The BodyPose3DNet models described in this card are used for 3D human pose estimation network, which aims to predict the skeleton for every person in a given input image which consists of keypoints and the connections between them. 3D body pose Tracking has many practical applications such as action understanding, surveillance, human-robot interaction, motion capture and CGI, augmented and virtual reality, assisted living, advanced driver assistance systems (ADAS) and sport analysis, AI-powered sports coaches, Workplace activity monitoring, Crowd counting and tracking, allowing for character animation that doesn’t rely on markers or specialized suits.

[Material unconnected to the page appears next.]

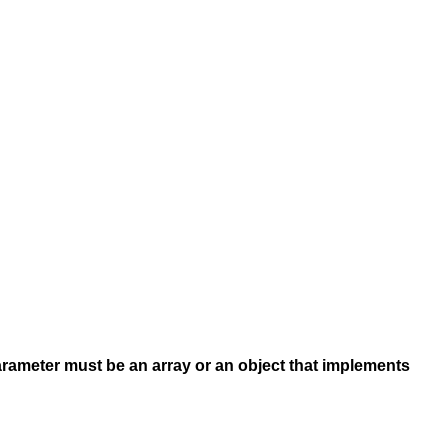
arameter must be an array or an object that implements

Given an RGB image, we want to track the 2D and 3D poses of the body with 34 joints of the body: pelvis, left_hip, right_hip, torso, left_knee, right_knee, neck, left_ankle, right_ankle, left_big_toe, right_big_toe, left_small_toe, right_small_toe, left_heel, right_heel, nose, left_eye, right_eye, left_ear, right_ear, left_shoulder, right_shoulder, left_elbow, right_elbow, left_wrist, right_wrist, left_pinky_knuckle, right_pinky_knuckle, left_middle_tip, right_middle_tip, left_index_knuckle, right_index_knuckle, left_thumb_tip, right_thumb_tip. The picture demonstrates the predicted skeleton, constructed from the above 34 keypoints, overlaid on the original video frame.
Architecture Type: Deep Convolutional Neural Network.
Network Architecture: HRNet
The models in this page can only be used with Train Adapt Optimize (TAO) Toolkit. TAO provides a simple command line interface to train a deep learning model for 3D body pose estimation.
Primary use case for this model is to detect human poses in a given RGB image. BodyPose3DNet is commonly used for activity/gesture recognition, fall detection, posture analysis etc.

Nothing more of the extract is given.